--- Task prompt ---
Filter the listing below down to the lines holding the word "систем", and copy those lines.
· · · · ·
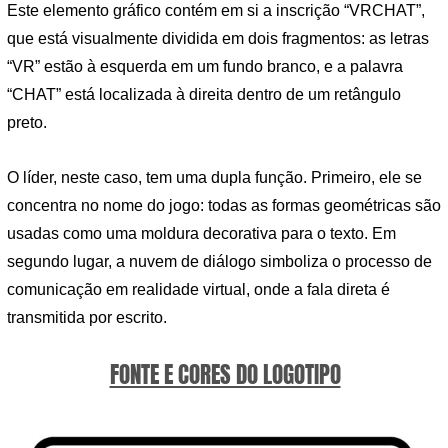
Este elemento gráfico contém em si a inscrição “VRCHAT”,
que está visualmente dividida em dois fragmentos: as letras
“VR” estão à esquerda em um fundo branco, e a palavra
“CHAT” está localizada à direita dentro de um retângulo
preto.
O líder, neste caso, tem uma dupla função. Primeiro, ele se
concentra no nome do jogo: todas as formas geométricas são
usadas como uma moldura decorativa para o texto. Em
segundo lugar, a nuvem de diálogo simboliza o processo de
comunicação em realidade virtual, onde a fala direta é
transmitida por escrito.
FONTE E CORES DO LOGOTIPO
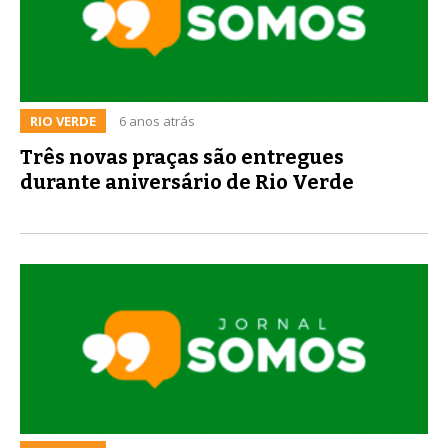
RIO VERDE
6 anos atrás
Três novas praças são entregues
durante aniversário de Rio Verde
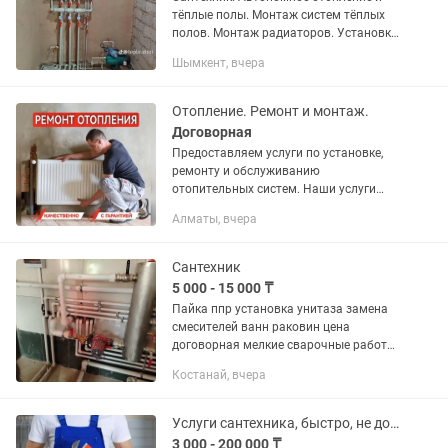
тёплые полы. Монтаж систем тёплых
полов. Монтаж радиаторов. Установка
настенных газовых котлов. Установка
Шымкент, вчера
газовых колонок и Аристонов. Монтаж
водопровода. Монтаж...
Отопление. Ремонт и монтаж.
Договорная
Предоставляем услуги по установке,
ремонту и обслуживанию
отопительных систем. Наши услуги
включают: - Установка и замена
Алматы, вчера
отопительных систем (котлы,
радиаторы, теплые полы) -
Профилактика и...
Сантехник
5 000 - 15 000 ₸
Пайка ппр установка унитаза замена
смесителей ванн раковин цена
договорная мелкие сварочные работы
замена радиаторов замена всей
Костанай, вчера
сестемы отопление,замена стояков
вяжим арматуру заливка
фундамента...
Услуги сантехника, быстро, не дорого.
3 000 - 200 000 ₸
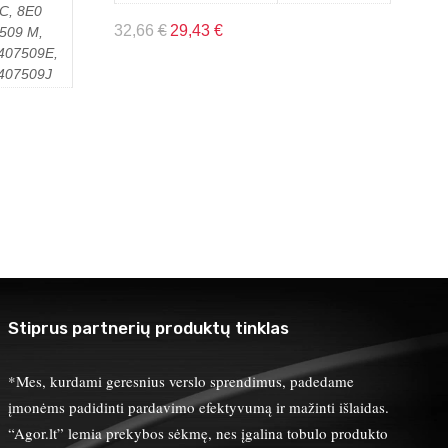
C, 8E0
32,66
€
29,43
€
509 M,
407509E,
407509J
Stiprus partnerių produktų tinklas
*Mes, kurdami geresnius verslo sprendimus, padedame
įmonėms padidinti pardavimo efektyvumą ir mažinti išlaidas.
“Agor.lt” lemia prekybos sėkmę, nes įgalina tobulo produkto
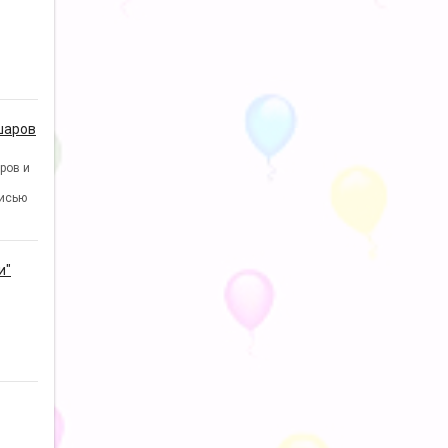
шаров
ров и
исью
и"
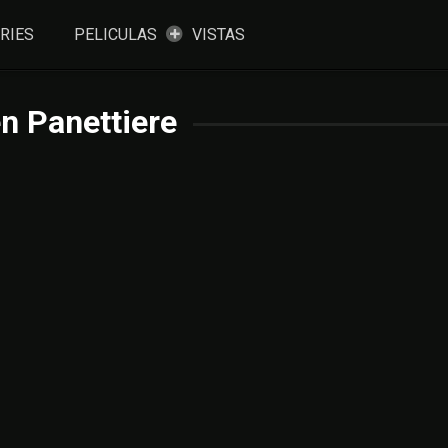
RIES
PELICULAS
VISTAS
n Panettiere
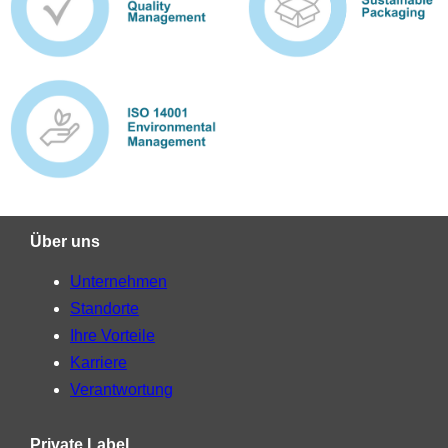
Über uns
Unternehmen
Standorte
Ihre Vorteile
Karriere
Verantwortung
Private Label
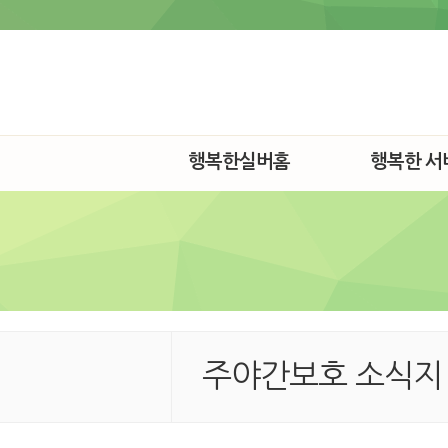
행복한실버홈
행복한 서
주야간보호 소식지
· · · · ·
--- Worked solution ---
тёплые полы. Монтаж систем тёплых
отопительных систем. Наши услуги
отопительных систем (котлы,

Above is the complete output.